Craig: The Dolly Vardens, Philadelphia’s 19th-century all-black women baseball teams

From Mary Craig at Beyond the Box Score on October 12, 2017:

t was shortly after a New York party in the early years of the 1880s that the world first became acquainted with Lize Taylor, one of North America’s best chewing gum salespeople. As with many origins of fame, this one was a product of both happenstance and the mechanistic gears of history.

Taylor, a former slave, escaped to the Loch Lomond region of Canada shortly after the Civil War, where she found a job selling chewing gum. One day, she was approached by a party of businessmen and their wives, on vacation from New York.

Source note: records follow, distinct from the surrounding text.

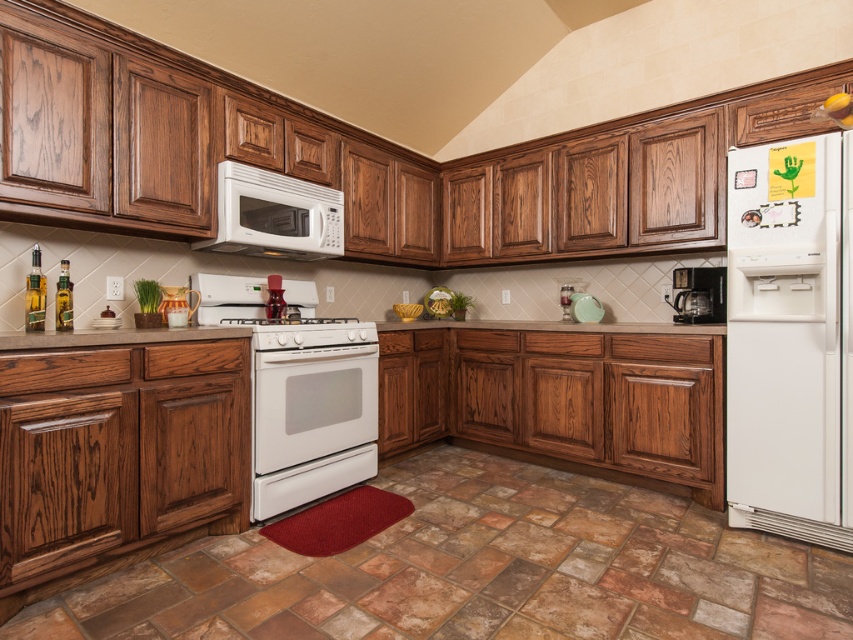 Question: Does brown wood countertop at center come in front of white glossy stove at center?

Choices:
 (A) no
 (B) yes

Answer: (B)

Question: Where is white glossy refrigerator at right located in relation to white glossy oven at center in the image?

Choices:
 (A) right
 (B) left

Answer: (A)

Question: Is white glossy refrigerator at right above brown wood countertop at center?

Choices:
 (A) yes
 (B) no

Answer: (B)

Question: Which point appears farthest from the camera in this image?

Choices:
 (A) (724, 289)
 (B) (846, 192)

Answer: (A)

Question: Which point is farther from the camera taking this photo?

Choices:
 (A) (817, 380)
 (B) (289, 410)

Answer: (B)

Question: Which point is closer to the camera?

Choices:
 (A) black plastic coffee maker at right
 (B) brown wood countertop at center

Answer: (B) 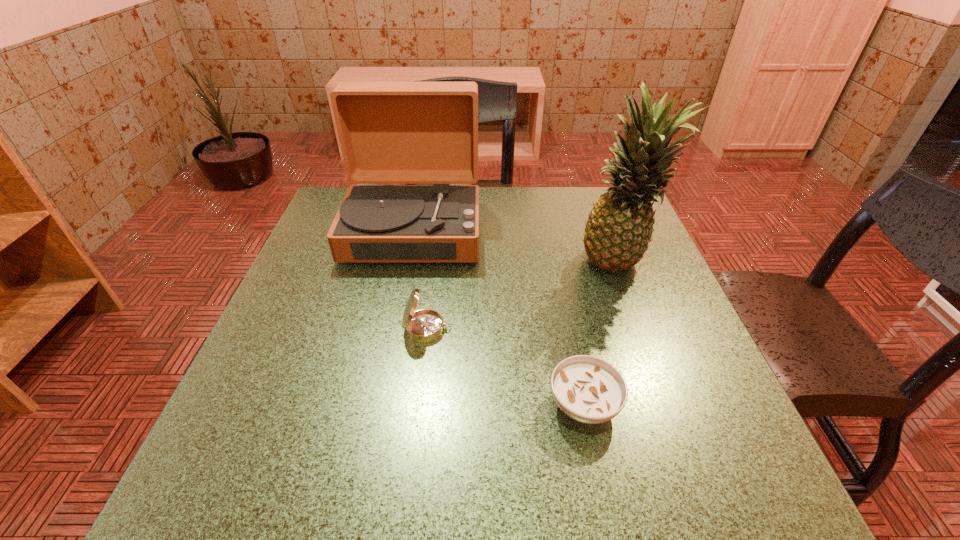 Locate which object ranks third in proximity to the third farthest object. Please provide its 2D coordinates. Your answer should be formatted as a tuple, i.e. [(x, y)], where the tuple contains the x and y coordinates of a point satisfying the conditions above.

[(619, 227)]

I want to click on vacant area that satisfies the following two spatial constraints: 1. on the face of the third shortest object; 2. on the right side of the shortest object, so click(378, 405).

Identify the location of vacant area in the image that satisfies the following two spatial constraints: 1. on the back side of the nearest object; 2. with the dial facing the third tallest object. (568, 328).

You are a GUI agent. You are given a task and a screenshot of the screen. Output one action in this format:
    pyautogui.click(x=<x>, y=<y>)
    Task: Click on the free space that satisfies the following two spatial constraints: 1. on the front side of the pineapple; 2. with the dial facing the third farthest object
    This screenshot has height=540, width=960.
    Given the screenshot: What is the action you would take?
    pyautogui.click(x=643, y=328)

Identify the location of vacant space that satisfies the following two spatial constraints: 1. with the dial facing the soup bowl; 2. on the right side of the second nearest object. (418, 405). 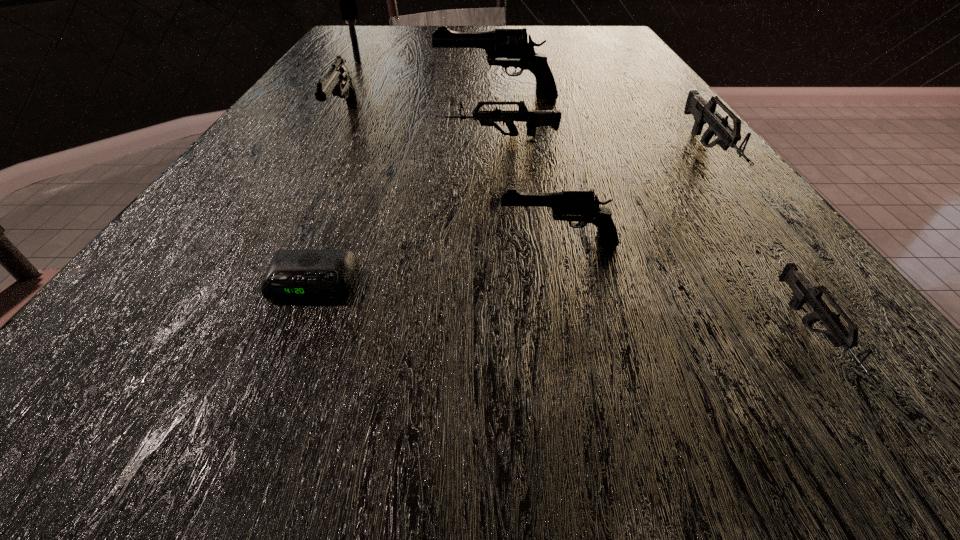 Where is `vacant space at the far edge of the desktop`? This screenshot has height=540, width=960. vacant space at the far edge of the desktop is located at coordinates (401, 43).

At what (x,y) coordinates should I click in order to perform the action: click on vacant point at the near edge. Please return your answer as a coordinate pair (x, y). Looking at the image, I should click on (759, 418).

I want to click on vacant space at the left edge of the desktop, so click(x=207, y=388).

You are a GUI agent. You are given a task and a screenshot of the screen. Output one action in this format:
    pyautogui.click(x=<x>, y=<y>)
    Task: Click on the vacant area at the right edge of the desktop
    The height and width of the screenshot is (540, 960).
    Given the screenshot: What is the action you would take?
    pyautogui.click(x=672, y=177)

What are the coordinates of `free location at the far right corner of the desktop` in the screenshot? It's located at (597, 36).

In order to click on empty space that is in between the leftmost grey gun and the second tallest gun in this screenshot , I will do `click(424, 129)`.

Find the location of a particular element. This screenshot has width=960, height=540. free space between the shortest object and the shortest gun is located at coordinates (563, 309).

Identify the location of vacant area that lies between the farthest object and the leftmost grey gun. (430, 99).

Find the location of a particular element. The height and width of the screenshot is (540, 960). free space between the biggest grey gun and the nearest gun is located at coordinates (761, 242).

Find the location of `free space that is in between the biggest grey gun and the second tallest object`. free space that is in between the biggest grey gun and the second tallest object is located at coordinates (603, 124). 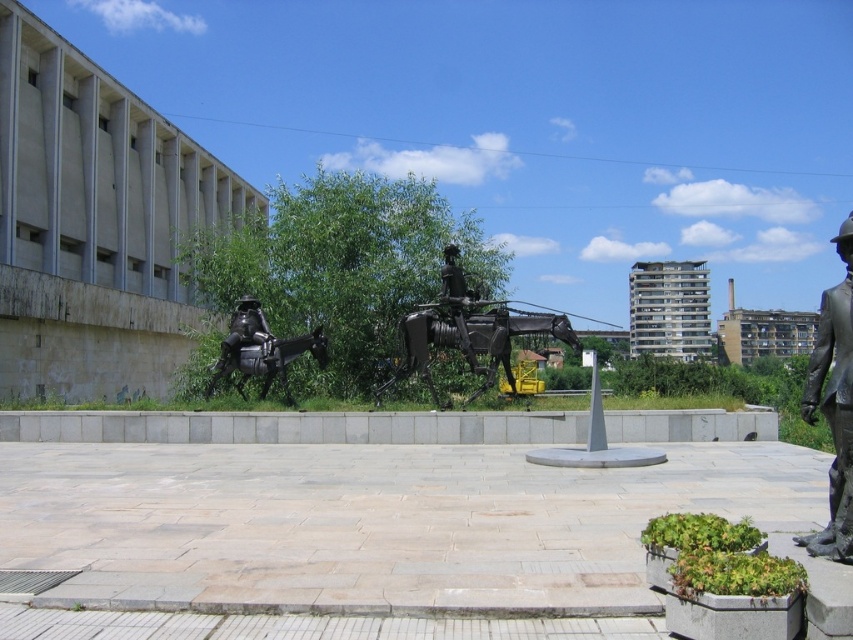 You are a photographer planning to take a photo of the bronze statue at right and the shiny black horse at center. To ensure both subjects are in focus, you need to know their vertical positions. Which one is higher?

The bronze statue at right is above the shiny black horse at center, so it is higher.

You are a photographer planning to take a photo of both the bronze statue at right and the shiny black horse at center. Given that you want both subjects to be clearly visible in the frame, which object should you position closer to the camera to ensure proper focus and visibility?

One of the businessmen, so the story goes, had always detested his wife’s penchant for the Dolly Varden style of dress and took the meeting of Taylor as an opportunity to prank his wife. He dressed Taylor up in the brightest Dolly Varden dress he could procure and set her upon his wife the following day. What a shock it was to her to be asked to buy gum from a Black woman in a Dolly Varden dress! A timely photographer snapped a picture of the pair, and Lize Taylor soon became known across America as the “Black Dolly Varden,” beloved for the absurdity of it all.

While the country became fascinated by this one Black Dolly Varden, a thousand miles southeast of Loch Lomond, in Pennsylvania, eighteen other Black Dolly Vardens were making names for themselves, not as gum salespeople but as baseball players.